One of the ideas we came up with was that Remote Six was some sort of secondary government, previously established in case the main government was knocked out. The term “Fifth Column” was also discussed as it relates to the data at hand. John pulled up the computer screen on one of the flat-panel displays in the secure compartmented information facility (SCIF) in which we were located. He pulled up a network file system that he had cracked not long ago, and this referenced many government facilities on a map that indicated “status GREEN.” The only location out of the many on the list of active facilities that I recognized was the pulsing green dot sitting just outside Las Vegas, Nevada.

An hour into the meeting I was concentrating on the discussion when I felt a hand on my shoulder from behind. I jumped out of my seat and slapped my chest to reach for my sidearm. I wasn’t wearing my load-bearing vest.

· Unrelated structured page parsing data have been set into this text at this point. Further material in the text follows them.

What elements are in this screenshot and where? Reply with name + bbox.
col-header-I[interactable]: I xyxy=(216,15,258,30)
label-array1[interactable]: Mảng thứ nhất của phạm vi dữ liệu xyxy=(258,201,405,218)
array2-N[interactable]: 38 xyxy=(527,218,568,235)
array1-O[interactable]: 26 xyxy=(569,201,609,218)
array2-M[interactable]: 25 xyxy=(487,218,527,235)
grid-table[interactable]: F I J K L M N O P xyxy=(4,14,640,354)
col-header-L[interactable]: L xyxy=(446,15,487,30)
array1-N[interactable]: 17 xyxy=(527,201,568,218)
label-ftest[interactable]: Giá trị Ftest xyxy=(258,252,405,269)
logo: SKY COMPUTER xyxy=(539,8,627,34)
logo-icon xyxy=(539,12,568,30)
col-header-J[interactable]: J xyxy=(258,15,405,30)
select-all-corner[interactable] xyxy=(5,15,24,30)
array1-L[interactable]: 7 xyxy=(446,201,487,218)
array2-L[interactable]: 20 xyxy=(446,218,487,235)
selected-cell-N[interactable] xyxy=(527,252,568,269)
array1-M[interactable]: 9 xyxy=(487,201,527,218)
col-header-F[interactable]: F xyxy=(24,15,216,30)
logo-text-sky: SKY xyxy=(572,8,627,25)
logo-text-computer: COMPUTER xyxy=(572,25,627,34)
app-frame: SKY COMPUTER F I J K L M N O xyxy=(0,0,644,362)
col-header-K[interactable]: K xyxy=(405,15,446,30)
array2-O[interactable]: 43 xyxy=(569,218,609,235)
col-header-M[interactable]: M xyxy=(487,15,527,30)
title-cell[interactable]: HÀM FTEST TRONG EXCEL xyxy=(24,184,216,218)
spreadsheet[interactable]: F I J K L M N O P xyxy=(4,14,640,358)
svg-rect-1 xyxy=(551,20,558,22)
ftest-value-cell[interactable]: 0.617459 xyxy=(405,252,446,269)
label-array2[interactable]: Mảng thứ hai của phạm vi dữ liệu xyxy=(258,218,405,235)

It was Tara. My open hand shook uncontrollably and I had no way to explain what I was experiencing. My mind was still out there in the void. Lost. I couldn’t hold a pistol steady in my hand if I tried. Tara brought down some coffee for the group. I apologized to her and explained that I was still a little jumpy from my extended stay outside the wire. Of course she nodded and said that she understood and kissed me on the cheek and walked out.

I quickly summed up the major points of the meeting and went after her. I caught up to her in the passageway and she embraced me quickly.

“I honestly thought you were gone.”

“So did I. There were times that . . .”

“Don’t talk about it. Let’s just enjoy the time we have now. The
time we have been given.”

“I think you are right. Let’s try.”

At this point John rounded the corner with a “one more thing” comment and Tara just laughed and told John he could borrow me but he had to return me in one piece.

John laughed and told her that he’d do his best.

John had found a networked program that was embedded in the overhead imagery system previously discovered. Although many of the satellites were not functional and have probably re-entered the atmosphere, some of the multimission satellites were still working. The radiation sensors seemed to still be operational, and the satellite broadcast indicated hot zones overlaid on a United States map. This system was able to finally give us the locations of most if not all of the fallout areas as well as intermittent hits on probable locations of undead swarms if they had been radiated or had come from areas that were.